The question sounds like one that should be established in 21st Century English law but the issue has recently been considered in the Court of Appeal and not without going back to consider many years of case law.
The facts of the case before the Court of Appeal in MWB Business Exchange Centres Ltd –v- Rock Advertising Ltd  were as follows; MWB ran managed office space in central London and Rock occupied as a licensee premises managed by MWB. Rock entered into a new lease with MWB for larger premises and payments then found itself unable to meet the larger payments and fell into arrears. MWB then excluded Rock from the premises, claimed against Rock in respect of the arrears. Rock counterclaimed with the loss and damage that occurred from its exclusion from the premises.
There was a telephone call between MWB’s Credit Controller and Rock’s Managing Director during which a payment plan for the arrears was agreed. Pursuant to this payment plan Rock made the first payment. Two days later an email was sent from MWB’s Credit Controller explaining that the Finance Director had not approved the new payment plan and demanding full payment in accordance with the original terms. The interesting point contractually is here; did this telephone call constitute a new agreement when a clause in the original lease said as follows:
“This license sets out all of the terms as agreed between MWB and the licensee. No other representations or terms shall apply or form part of this licence. All variations to this licence must be agreed, set out in writing and signed on behalf of both parties before they take effect”.
MWB argued that a new agreement was not created not only because the Credit Controller did not have authority to conclude the agreement but also because the contract which the verbal agreement attempted to override expressly forbade it.
On the first point the judge at the Central London County Court thought the Credit Controller at least had ostensible authority to commit MWB to an agreement and the Court of Appeal agreed.

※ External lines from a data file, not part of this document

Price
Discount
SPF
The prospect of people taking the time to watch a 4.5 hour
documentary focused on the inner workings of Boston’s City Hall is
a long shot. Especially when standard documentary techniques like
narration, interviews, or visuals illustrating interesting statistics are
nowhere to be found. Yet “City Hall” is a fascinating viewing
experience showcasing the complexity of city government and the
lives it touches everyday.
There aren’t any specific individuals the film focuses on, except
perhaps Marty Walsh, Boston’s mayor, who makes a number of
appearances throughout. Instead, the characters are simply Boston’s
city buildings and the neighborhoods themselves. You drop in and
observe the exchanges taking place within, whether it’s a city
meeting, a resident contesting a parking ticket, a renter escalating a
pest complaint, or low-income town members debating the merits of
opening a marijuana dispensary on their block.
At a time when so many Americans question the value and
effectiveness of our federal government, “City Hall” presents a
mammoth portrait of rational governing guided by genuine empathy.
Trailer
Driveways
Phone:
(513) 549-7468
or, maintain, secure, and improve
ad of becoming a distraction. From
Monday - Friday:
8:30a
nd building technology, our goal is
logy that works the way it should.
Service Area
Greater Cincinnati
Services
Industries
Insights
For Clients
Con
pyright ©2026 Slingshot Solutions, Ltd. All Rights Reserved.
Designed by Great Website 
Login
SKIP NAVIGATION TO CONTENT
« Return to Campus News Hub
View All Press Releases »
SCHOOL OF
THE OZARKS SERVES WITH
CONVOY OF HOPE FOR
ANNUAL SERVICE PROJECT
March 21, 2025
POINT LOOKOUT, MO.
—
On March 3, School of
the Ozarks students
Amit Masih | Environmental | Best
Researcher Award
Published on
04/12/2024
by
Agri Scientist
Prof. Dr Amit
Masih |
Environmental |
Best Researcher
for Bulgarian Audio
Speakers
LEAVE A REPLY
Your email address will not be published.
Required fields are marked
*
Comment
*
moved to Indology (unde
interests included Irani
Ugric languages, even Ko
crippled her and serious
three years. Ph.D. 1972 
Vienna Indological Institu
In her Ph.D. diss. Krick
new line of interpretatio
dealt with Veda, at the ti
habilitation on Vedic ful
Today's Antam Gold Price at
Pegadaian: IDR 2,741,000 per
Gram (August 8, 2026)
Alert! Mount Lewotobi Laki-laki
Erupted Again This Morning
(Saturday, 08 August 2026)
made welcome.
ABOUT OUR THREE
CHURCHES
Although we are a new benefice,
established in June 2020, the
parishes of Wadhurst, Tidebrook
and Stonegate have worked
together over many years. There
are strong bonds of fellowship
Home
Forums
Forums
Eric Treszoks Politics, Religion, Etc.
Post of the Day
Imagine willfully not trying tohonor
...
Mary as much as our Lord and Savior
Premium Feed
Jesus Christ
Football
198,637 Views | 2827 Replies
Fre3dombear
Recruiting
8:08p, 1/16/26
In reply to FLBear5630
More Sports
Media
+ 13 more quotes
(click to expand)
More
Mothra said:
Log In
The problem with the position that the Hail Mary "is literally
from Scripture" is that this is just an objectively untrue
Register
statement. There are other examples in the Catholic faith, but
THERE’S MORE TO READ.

On the second point the Court of Appeal went through the somewhat inconsistent case law, two of which were made at the Court of Appeal in 2000 and 2002 respectively, the second of which was made in apparent unawareness of the first. The legal conundrum is neither new nor restricted to the Courts of England and Wales, in fact in 1919 Carzo J in the New York Court (Alfred C Beatty v Guggenheim Exploration Company and others (1919))when debating if a subsequent agreement could override a written agreement requiring amendments to be made in writing commented that:
“Those who make a contract, may unmake it, The clause which forbids a change, may be changed like any other, The prohibition of oral waiver, may itself be waived… What is excluded by one act, is restored by another. You may put it out by the back door, it is back through the window. Whenever two men contract, no limitation self-imposed can destroy their power to contract again…”

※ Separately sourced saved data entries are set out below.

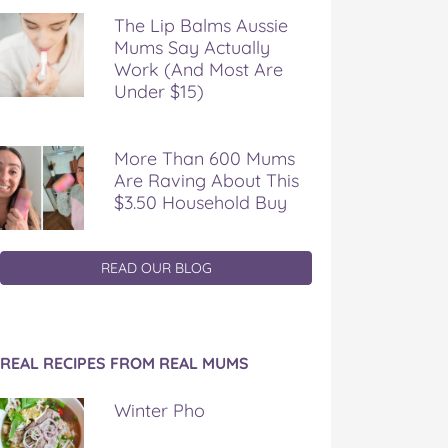
The Lip Balms Aussie
Mums Say Actually
Work (And Most Are
Under $15)
More Than 600 Mums
Are Raving About This
$3.50 Household Buy
READ OUR BLOG
REAL RECIPES FROM REAL MUMS
Winter Pho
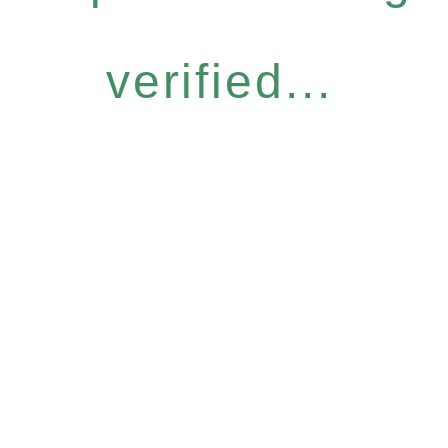
verified...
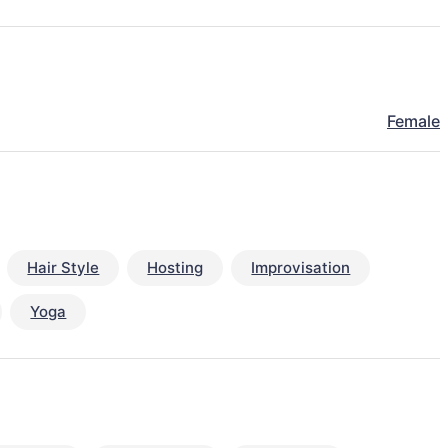
Female
Hair Style
Hosting
Improvisation
Yoga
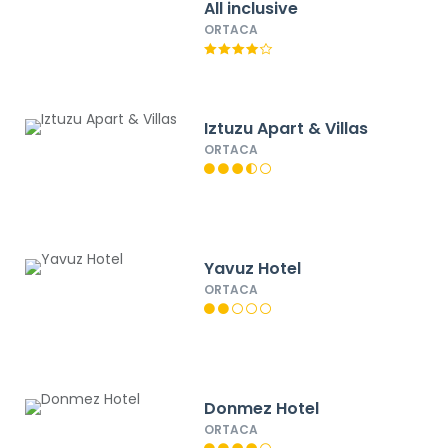
All inclusive
ORTACA
Iztuzu Apart & Villas
ORTACA
Yavuz Hotel
ORTACA
Donmez Hotel
ORTACA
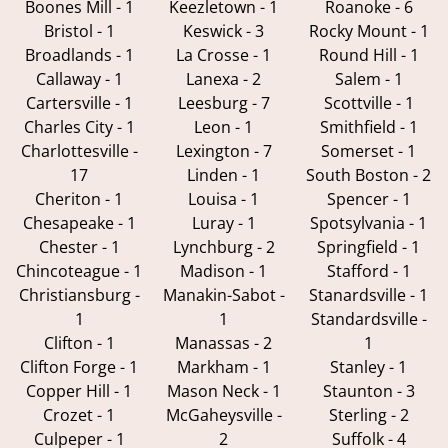
Boones Mill - 1
Keezletown - 1
Roanoke - 6
Bristol - 1
Keswick - 3
Rocky Mount - 1
Broadlands - 1
La Crosse - 1
Round Hill - 1
Callaway - 1
Lanexa - 2
Salem - 1
Cartersville - 1
Leesburg - 7
Scottville - 1
Charles City - 1
Leon - 1
Smithfield - 1
Charlottesville -
Lexington - 7
Somerset - 1
17
Linden - 1
South Boston - 2
Cheriton - 1
Louisa - 1
Spencer - 1
Chesapeake - 1
Luray - 1
Spotsylvania - 1
Chester - 1
Lynchburg - 2
Springfield - 1
Chincoteague - 1
Madison - 1
Stafford - 1
Christiansburg -
Manakin-Sabot -
Stanardsville - 1
1
1
Standardsville -
Clifton - 1
Manassas - 2
1
Clifton Forge - 1
Markham - 1
Stanley - 1
Copper Hill - 1
Mason Neck - 1
Staunton - 3
Crozet - 1
McGaheysville -
Sterling - 2
Culpeper - 1
2
Suffolk - 4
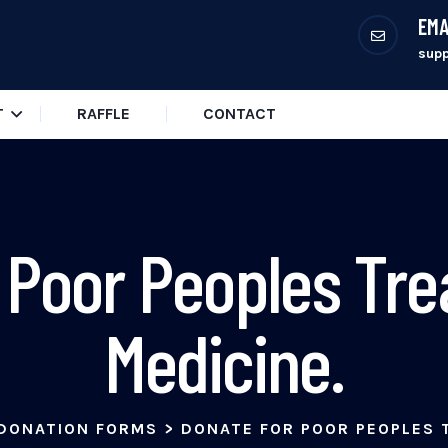
EMA
sup
T
RAFFLE
CONTACT
 Poor Peoples Tr
Medicine.
DONATION FORMS
>
DONATE FOR POOR PEOPLES 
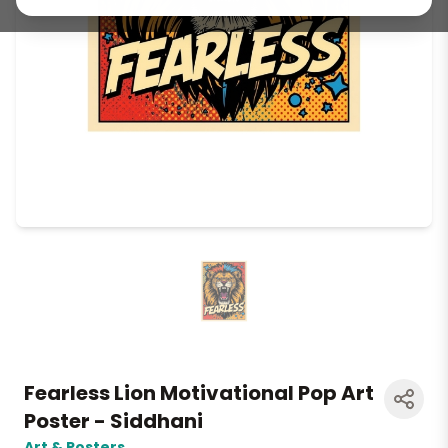
Fearless Lion Motivational Pop Art
Poster - Siddhani
Art & Posters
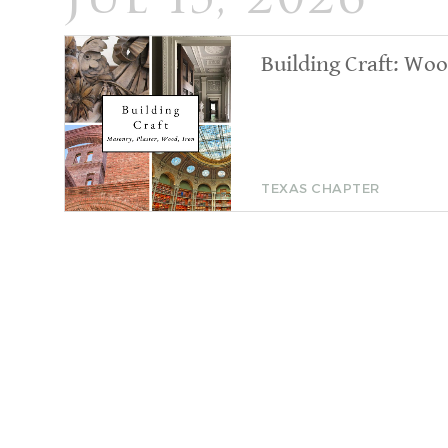
Jul 15, 2026
Building Craft: Wo
TEXAS CHAPTER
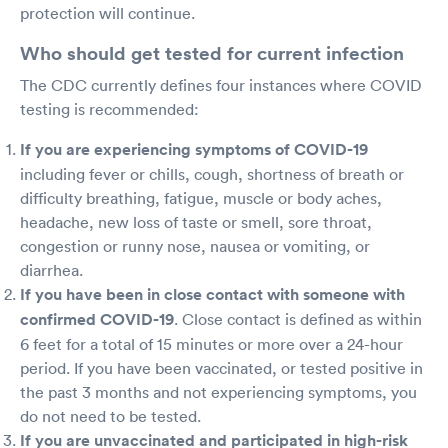
protection will continue.
Who should get tested for current infection
The CDC currently defines four instances where COVID
testing is recommended:
If you are experiencing symptoms of COVID-19
including fever or chills, cough, shortness of breath or
difficulty breathing, fatigue, muscle or body aches,
headache, new loss of taste or smell, sore throat,
congestion or runny nose, nausea or vomiting, or
diarrhea.
If you have been in close contact with someone with
confirmed COVID-19
. Close contact is defined as within
6 feet for a total of 15 minutes or more over a 24-hour
period. If you have been vaccinated, or tested positive in
the past 3 months and not experiencing symptoms, you
do not need to be tested.
If you are unvaccinated and participated in high-risk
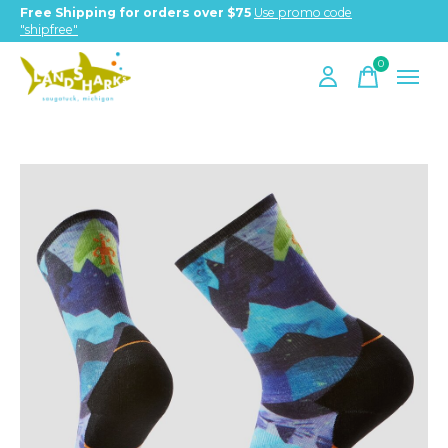
Free Shipping for orders over $75
Use promo code
"shipfree"
0
items
Slideshow Items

However a key issue in legally recognising a new agreement in which one party is required to comply with the terms of an original agreement is the absence of new consideration. Consideration is a legal requirement underpinning contracts requiring some sort of exchange between the parties, for example one party provides a service in exchange for payment. It is sometimes argued that no consideration passes when a party agrees in a new agreement, to comply with the terms of an original agreement. Nevertheless a commercially minded approach recognises that there is a benefit in having recovered 50% of a debt than to continue to be owed 100% of a debt on which you may receive only 25% at a later date. The Court of Appeal acknowledged established older cases recognising this practical and commercial benefit in securing some payment (rather than full payment) and where the parties have agreed to accept a lesser sum in satisfaction of the full sum then that agreement will generally supersede the original agreement. This practical or commercial benefit can therefore count as good consideration.
This is a welcome practical judgement from the Court of Appeal providing a helpful run through of the case law in this area and the most up to date and arguably loose interpretation of parties’ ability to alter the terms of their original agreement.
They key points to take away from this case are:
- a contractual term requiring all variations to be made in writing can be overridden by a subsequent conversation had by someone with ostensible authority;
- ensure that anyone dealing with a debtor has internal authority to agree to a new payment plan as if they have ostensible authority, a new payment plan could be relied upon by the debtor;
- when agreeing to lower monthly payments continue to require payment of the full amount albeit over a longer period of time, thereby not forfeiting entitlement to the full amount.